Até outro dia tinha Feira do Livro na Praça Dante Alighieri. Nesses períodos, até parece que o livro é um objeto importante. Tem gente que faz até a lista de desejos pra ver se os encontra nas bancas dos livreiros. Mesmo quem passa o ano inteiro longe dos livros é flagrado folheando um aqui outro ali. Invariavelmente, mesmo quem nunca encontra tempo (ou paciência) pra lê-los acaba comprando pelo menos um exemplar.
É do jogo, dizem. E quem não tem mais livros por ler do que lidos que atire a primeira pedra.
Toda vez que me deparo com a célebre frase do escritor norte-americano Paul Auster (1947_2024), autor da trilogia de Nova York (Cidade de Vidro, Fantasmas e O Quarto Fechado à Chave) lembro da solidão do poeta Dante, ali na praça que leva seu nome.
A frase do Auster? Ah, sim. É essa aqui, ó: “A literatura é essencialmente solidão.
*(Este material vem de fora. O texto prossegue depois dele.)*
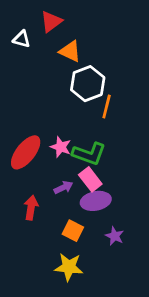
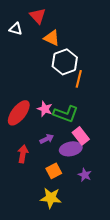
red triangle: (51, 22) -> (38, 16), turned -36
pink rectangle: (90, 179) -> (81, 136), moved
orange square: (73, 231) -> (54, 171), turned 35

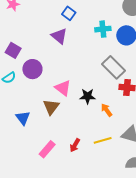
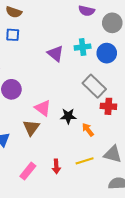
blue square: (69, 13) -> (13, 35), moved, turned -32
purple triangle: (59, 36) -> (55, 54), moved
red arrow: (75, 145) -> (56, 166), turned -32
Escreve-se em solidão, lê-se em solidão e, apesar de tudo, o ato de leitura permite uma comunicação entre dois seres humanos”.
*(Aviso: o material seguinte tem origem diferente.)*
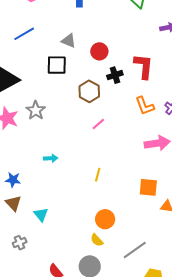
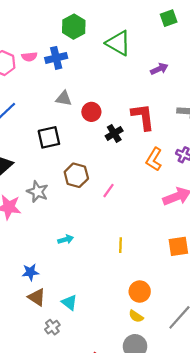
gray triangle: (69, 41) -> (64, 98), moved
brown hexagon: (89, 91) -> (76, 175), moved
orange L-shape: (145, 106) -> (154, 159), turned 65
gray cross: (20, 243) -> (52, 327), moved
Dante deve realmente ter escrito sua obra sem plateia, leitores seguem lendo-o em solidão, seguimos nos comunicando com sua obra mesmo depois de sua morte. Contudo, mais uma feira que se vai e fico com a sensação de que abandonamos Dante e “enterramos” seu legado ali mesmo na praça que leva o seu nome.
É só uma estátua, dizem, dando de ombros pra minha observação.
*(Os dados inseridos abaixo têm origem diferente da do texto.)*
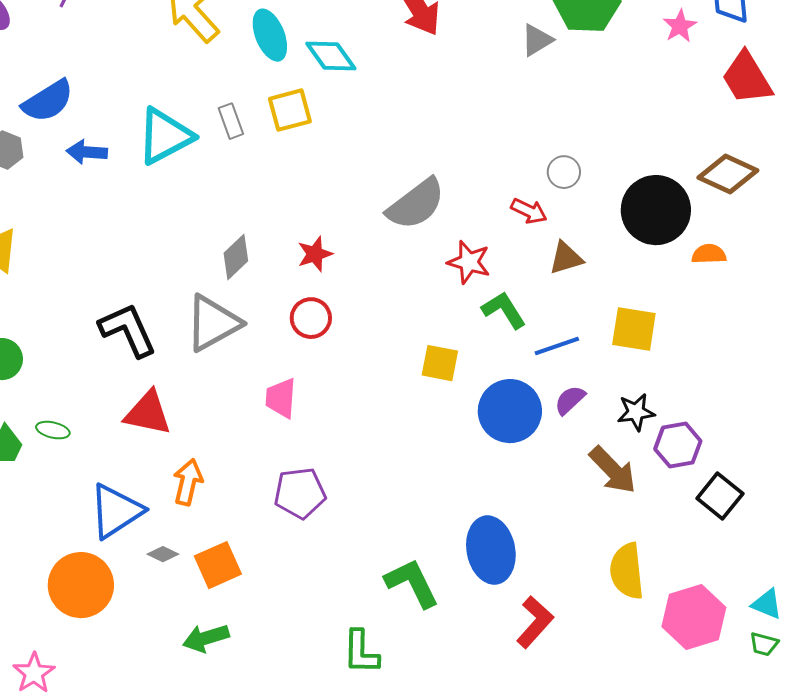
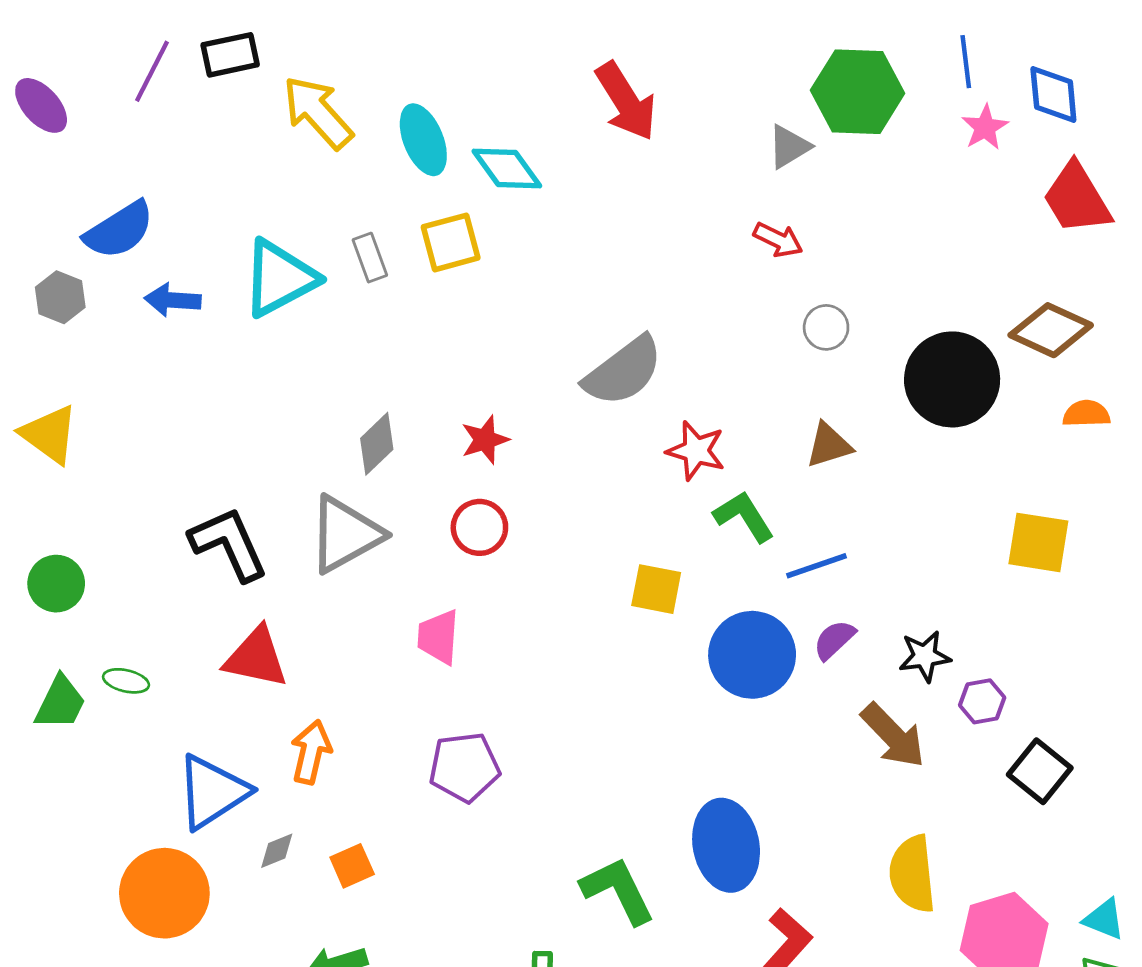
red arrow: (529, 211) -> (778, 240), moved
orange semicircle: (709, 254) -> (1086, 414), moved
yellow square: (634, 329) -> (1038, 542), moved
purple hexagon: (678, 445) -> (982, 701), size x0.7
gray diamond: (163, 554) -> (277, 851), turned -48
orange square: (218, 565) -> (352, 866), size x0.7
Toda estátua, antes de mais nada, é um símbolo carregado de tamanho significado que se torna ícone. Portanto, mais do que um objeto, a estátua do poeta, ali, estabelecida na praça, nos conduz através de um portal metafórico. Pena que muitos sequer sabem de sua existência.
Só mesmo um poeta pra resgatar outro. O poeta Dinarte Albuquerque Filho, natural de Cruz Alta — terra de Erico Verissimo —, e radicado em Caxias, lançou a obra Sob o olhar de Dante, evocando o poeta pra escrever um livro-reportagem sobre os 40 anos de Feira do Livro. Não fosse por isso, Dante teria sido apagado da programação — insisto — ali mesmo na praça que leva seu nome. É como se eu vos convidasse pra uma festa lá em casa e vocês me pusessem pra fora do convescote.
Que dramalhão, dizem, ridicularizando essa crônica, que, prometo, vai chegando ao final.
Lá na Divina Comédia, obra do poeta da praça, na subdivisão Inferno, Ulisses fala de seu último desejo de viajar além dos limites conhecidos, incitando seus companheiros: “Não fostes feitos para viver como brutos, mas para seguir a virtude e o conhecimento”.
Sozinho — e silenciado — o poeta Dante é só uma estátua. Velha, empoeirada e defecada. Que não sejam brutos, como aconselhou Ulisses.